When Jay Powell said there would be pain the youngsters nodded their heads sagely, but little did they suspect that they would be the ones feeling it. Pain is for us peons down here on Main Street. Surprise! There is plenty to go around. The probabilities are that sometime before bonus season the culling of the herd will begin to leave more scratch for the alpha dogs.
And of course, the fed will be blamed, in fact the chorus has already started warming up. Everyone on Wall Street loved “helicopter money”. No one was complaining when the Fed ran up its balance sheet to nine trillion dollars and paid banks big interest on their excess reserves. Nobody whined when the Federal government dumped piles of stimulus dollars onto the street for anyone to pick up. In fact, the financial manipulators invented new and exciting instruments like crypto and a variety of spacs, leveraged ETF’s and other derivatives to sop up all that liquidity and then paid it back to themselves in fees and bonuses. All this forced the Fed to print too many dollars and now that the piper has put away his magic flute the rats are returning with a vengeance.
The deeper cultural question becomes; “How do those young traders, brokers and bankers react to the end of the gravy train?” They have been spoiled by learning the ropes in an era of easy money and profligate compensation.

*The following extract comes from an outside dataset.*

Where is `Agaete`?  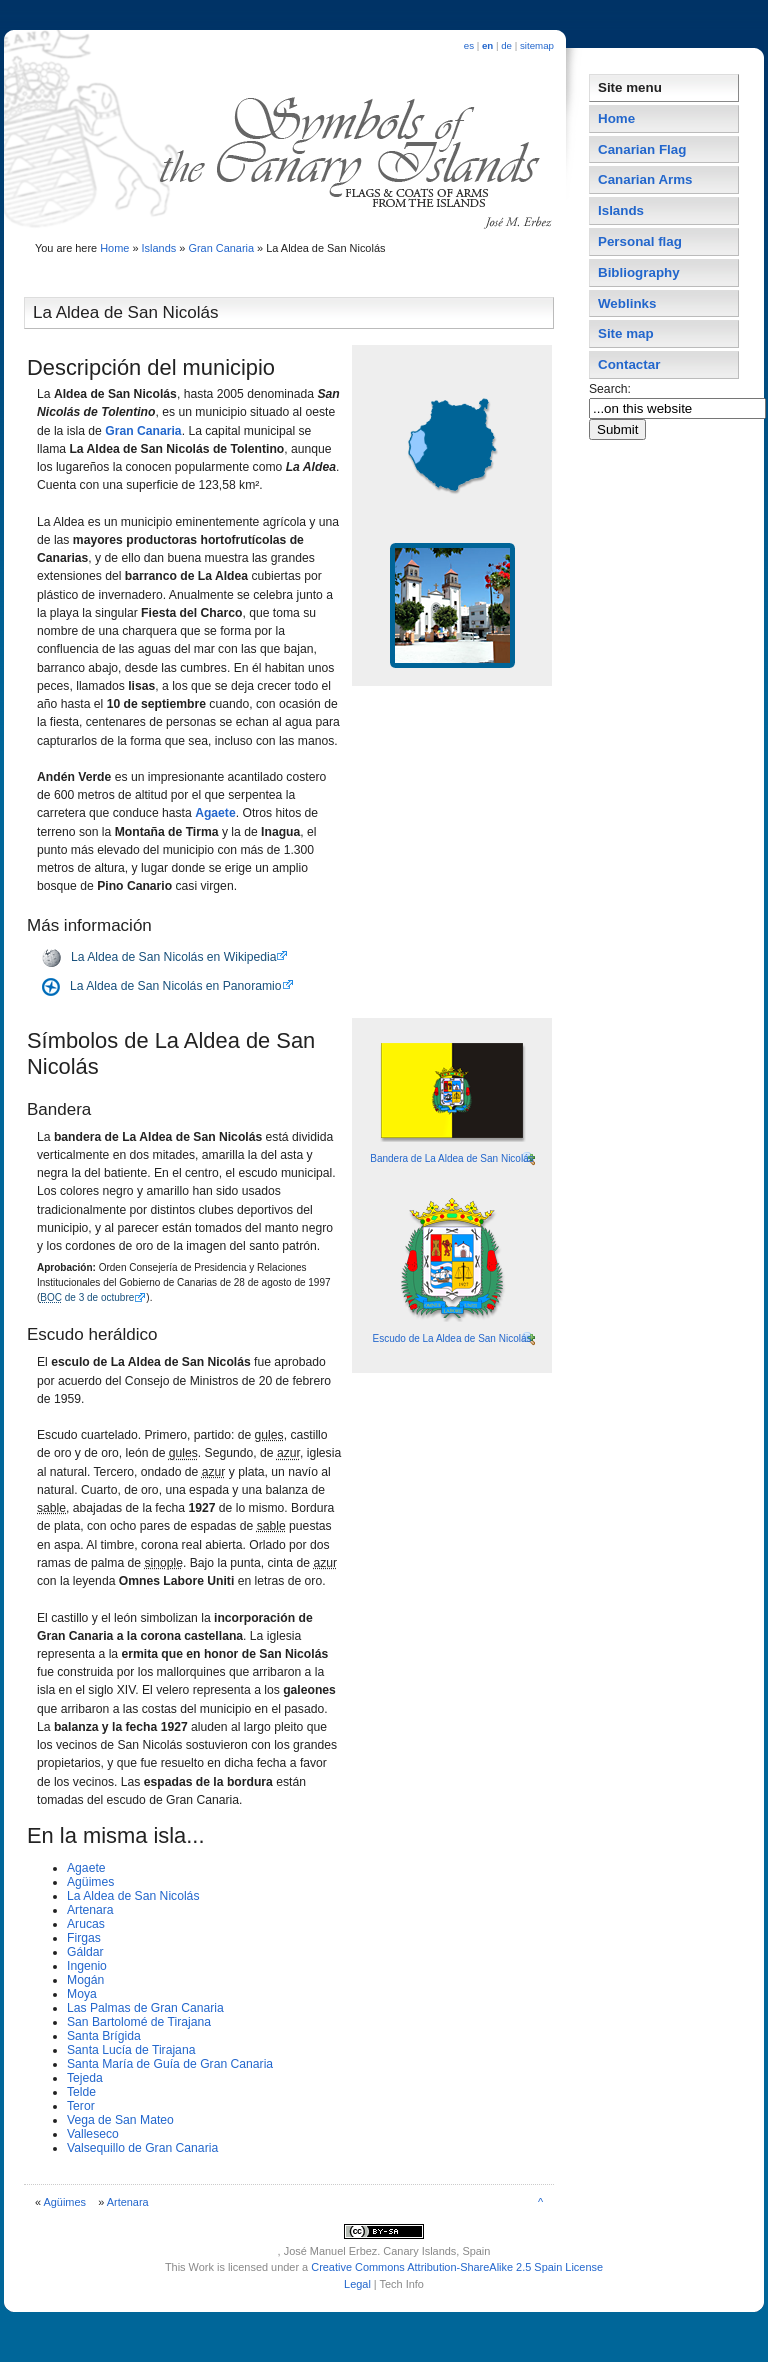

What will happen when they lose their comfy sinecures and have to work twice as hard for half as much? The same goes for the tech and crypto employees who expected to get rich from stock options that are now so far under water they will never see the light of day even if the underlying company survives, which many won’t. The Federal government has already maxxed the credit card on Covid stimulus and unsustainable spending habits. With the world economy slowing there will be fewer takers for Treasuries to paper over more spending and the previous buyer of last resort is selling, not buying anymore. Gens X, Y and Z are in for a rocky ride and I, for one, am not sure how they will respond.
And the truth of that old saw becomes obvious once again: “There’s no such thing as a free lunch”. Time to pay the bill.